Allan has a big house. It’s beautiful. He’s proud of it, but it’s the only debt he has. He doesn’t even own a car. On any given day, you’ll spot him riding his bike to his co-working desk. The point isn’t to not spend money--it’s to spend money on things you’ll remember, things that matter, and things you truly care about. If you are passionate about coffee; buy the best coffee you can find. Buy a $500 coffee maker, but be aware that you are trading your precious time for every penny you spend. That’s time you could be using to take a vacation, hire someone to help you, or travel to a conference to meet people
You’re going to open a business (or maybe you have already). You’re going to get a few clients. The work will pay well and you’ll be happy. The work itself won’t be the type of work you enjoy, but hell yes, it pays well. A year will go by, and you’ll be thinking, “Daaamn that new 2012 car or truck looks sweet!” so you’ll buy it.Maybe you’ll buy a bigger house (oh that sounds good, and you deserve it).
Then one day, something will happen. Your main client will leave, you’ll become very sick or maybe your best employee will steal your best client. The point is, your income will drop. There will be a cash flow hiccup. Maybe its just a 30% drop in revenue for a few months. Maybe a couple of planes will hit a pair of buildings in a major city and your income drops by 70% for two years. Maybe an oil rig will explode and cover your city’s beaches with tar. This hiccup will be out of your control.
In the vast majority of situations, that extra income the person starts to make is sucked up in purchases. It’s hard not to want to show off your successes. Saving money doesn’t show everyone how awesome you are. Spending money makes you look and feel successful. Spending money feels so good to your ego. “Hey everyone look at me! I’m buying new things!” Be wise and mature with your money, prepare yourself, save up a cash pad and only spend money on the things that matter. Look at any business. Talk to any experienced business owner. Ask them if they’ve ever had a time when revenue dropped. The answer will be YES, and you’re bound to experience it, at some point, too.

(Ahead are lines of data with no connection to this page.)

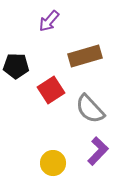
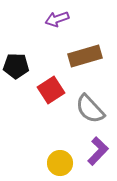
purple arrow: moved 8 px right, 2 px up; rotated 30 degrees clockwise
yellow circle: moved 7 px right
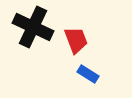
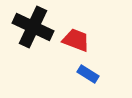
red trapezoid: rotated 48 degrees counterclockwise
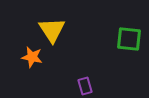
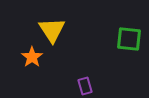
orange star: rotated 25 degrees clockwise
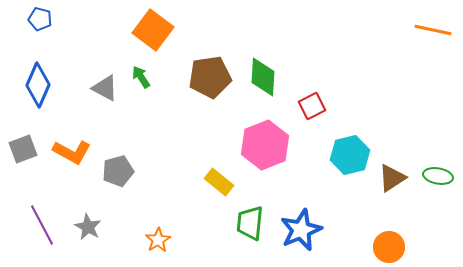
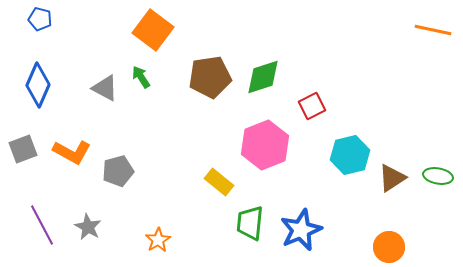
green diamond: rotated 69 degrees clockwise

We were in this situation at the end of 2009. We had succumbed to the “One Big Client Syndrome.” We had one big client who was supporting the company. It left us a lot of time to work on our products and it was a pretty sweet deal. Then there was an internal struggle for power at the company and they stopped everything until it was resolved. They gave us two weeks notice, which is more than you should expect. For the first time since LessEverything was born, we were scrambling to meet payroll and actively trying to find new business. We lost a great employee as a result.
Getting paid can be one of the hardest things to do. There’s an old joke about a guy getting the check at the end of a meal: the guy turns to the waiter and says, “Why am I buying all this food? I’m not hungry.” Allan and Steve found it’s much easier to get paid before a project than after, so that’s how they do it. LessEverything takes a deposit up front for the first two weeks of work. At the beginning of the second week, an invoice is sent for the following two weeks and so on. They never work without having already been paid for it.